Beginning on March 16, 2007, the Company conducted an offer to exchange the entire $350,000 of outstanding principal amount of its 8 1/2% Senior Subordinated Notes due 2013 (the “Existing Notes”) for the same aggregate principal amount of Variable Rate Toggle Senior Subordinated Notes due 2013 (the “New Notes”) pursuant to the terms of an exchange offer (the “Exchange Offer”). The terms of the Exchange Offer further provided that holders of Existing Notes who tendered their Existing Notes for exchange following the expiration of a consent solicitation period, which ended on March 29, 2007, would receive a reduced principal amount of New Notes in exchange for tendered Existing Notes. As of the expiration of the Exchange Offer on April 13, 2007, holders of Existing Notes had tendered $347,127 of Existing Notes, which were accepted by the Company, and exchanged, pursuant to the terms of the Exchange Offer, for $347,012 of New Notes. As a result of the terms of the Exchange Offer, during the three month period ended July 1, 2007 the Company recorded a gain from early extinguishment of debt of $75 net of tax expense of $40. At July 1, 2007, $2,873 principal amount of Existing Notes remain outstanding.

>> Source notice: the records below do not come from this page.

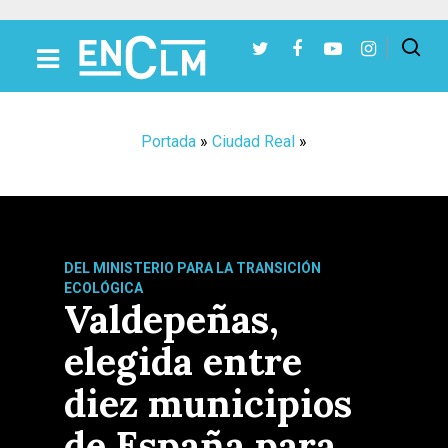
Presiona Intro para buscar o ESC para cerrar
Portada
»
Ciudad Real
»
DEL MINISTERIO PARA LA TRANSICIÓN
ECOLÓGICA
Valdepeñas,
elegida entre
diez municipios
de España para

In connection with the Exchange Offer, on March 30, 2007 the Company and certain of its domestic subsidiaries, as guarantors, entered into an indenture (the “Indenture”) with Wells Fargo Bank, N.A., as trustee (the “Trustee”), governing the New Notes.

Approximately $3,879 of fees and expenses incurred in association with the Exchange Offer have been capitalized and will be amortized over the term of the New Notes. In addition, in connection with the Exchange Offer approximately $8,925 of debt issuance costs associated with the Existing Notes were written off and included in Interest expense in the Condensed Consolidated Statements of Operations (Unaudited) for the nine month period ended July 1, 2007.

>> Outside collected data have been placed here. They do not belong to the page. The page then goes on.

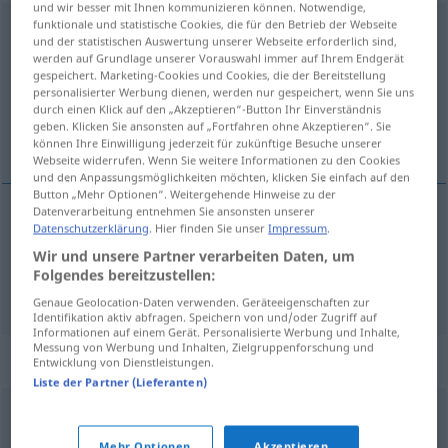
und wir besser mit Ihnen kommunizieren können. Notwendige,
funktionale und statistische Cookies, die für den Betrieb der Webseite
vertebral column
s
und der statistischen Auswertung unserer Webseite erforderlich sind,
werden auf Grundlage unserer Vorauswahl immer auf Ihrem Endgerät
Übersicht aller Übersetzungen
gespeichert. Marketing-Cookies und Cookies, die der Bereitstellung
personalisierter Werbung dienen, werden nur gespeichert, wenn Sie uns
(Für mehr Details die Übersetzung anklicken/antippen)
durch einen Klick auf den „Akzeptieren“-Button Ihr Einverständnis
geben. Klicken Sie ansonsten auf „Fortfahren ohne Akzeptieren“. Sie
Wirbelsäule, Rückgrat
können Ihre Einwilligung jederzeit für zukünftige Besuche unserer
Webseite widerrufen. Wenn Sie weitere Informationen zu den Cookies
und den Anpassungsmöglichkeiten möchten, klicken Sie einfach auf den
Button „Mehr Optionen“. Weitergehende Hinweise zu der
Datenverarbeitung entnehmen Sie ansonsten unserer
Datenschutzerklärung
. Hier finden Sie unser
Impressum
.
Wirbelsäule
f
vertebral column
Wir und unsere Partner verarbeiten Daten, um
Folgendes bereitzustellen:
Rückgrat
n
vertebral column
Genaue Geolocation-Daten verwenden. Geräteeigenschaften zur
Identifikation aktiv abfragen. Speichern von und/oder Zugriff auf
Informationen auf einem Gerät. Personalisierte Werbung und Inhalte,
Messung von Werbung und Inhalten, Zielgruppenforschung und
Synonyme für "vertebral column"
Entwicklung von Dienstleistungen.
Liste der Partner (Lieferanten)
back
,
spinal column
,
backbone
,
rachis
,
spine
Mehr Optionen
Akzeptieren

Subject to certain conditions, the Company has the option to pay interest on the New Notes entirely in cash or by increasing the principal amount of the New Notes. The New Notes are subject to a variable rate of interest that increases semi-annually, varying depending on whether interest is paid in cash or increased principal. The New Notes currently bear interest at 11.25%. Interest will be payable semi-annually in arrears on October 2 and April 2, beginning on October 2, 2007. At such time as the Fixed Charge Coverage Ratio test under the indentures governing the New Notes is above 2:1, the Company is required to pay interest of 1% over the scheduled rates referred to above. The Company will make each interest payment to the holders of record of the New Notes as of the immediately preceding March 15 and September 15, respectively. The New Notes are general unsecured obligations of the Company. The New Notes are subordinated in right of payment to all existing and future senior debt of the Company, including the indebtedness of the Company pursuant to the Senior Credit Agreement. The New Notes are pari passu in right of payment with all existing and any future senior subordinated indebtedness of the Company, including, without limitation, the Company’s 7 3/8% Senior Subordinated Notes due 2015 and its Existing Notes which remain outstanding following the closing of the Exchange Offer, and are senior in right of payment to any future subordinated indebtedness of the Company.

The terms of the New Notes are governed by the Indenture. The Indenture contains customary covenants that limit the Company’s ability to, among other things, incur additional indebtedness, pay dividends on or redeem or repurchase the Company’s equity interests, make certain investments, expand into unrelated businesses, create liens on assets, merge or consolidate with another company, transfer or sell all or substantially all of the Company’s assets, and enter into transactions with affiliates. Upon the occurrence of a “change of control,” as defined in the Indenture, the Company is required to make an offer to repurchase the outstanding New Notes for a specified redemption price, beginning at 110% of the principal amount being repurchased and declining to 100% on October 1, 2010, in each case plus accrued and unpaid interest on such principal.

The Company may redeem all or a part of the New Notes upon not less than 30 nor more than 60 days notice, at specified redemption prices beginning at 110% of the principal amount being redeemed and declining to 100% on October 1, 2010, in each case plus accrued and unpaid interest on such principal.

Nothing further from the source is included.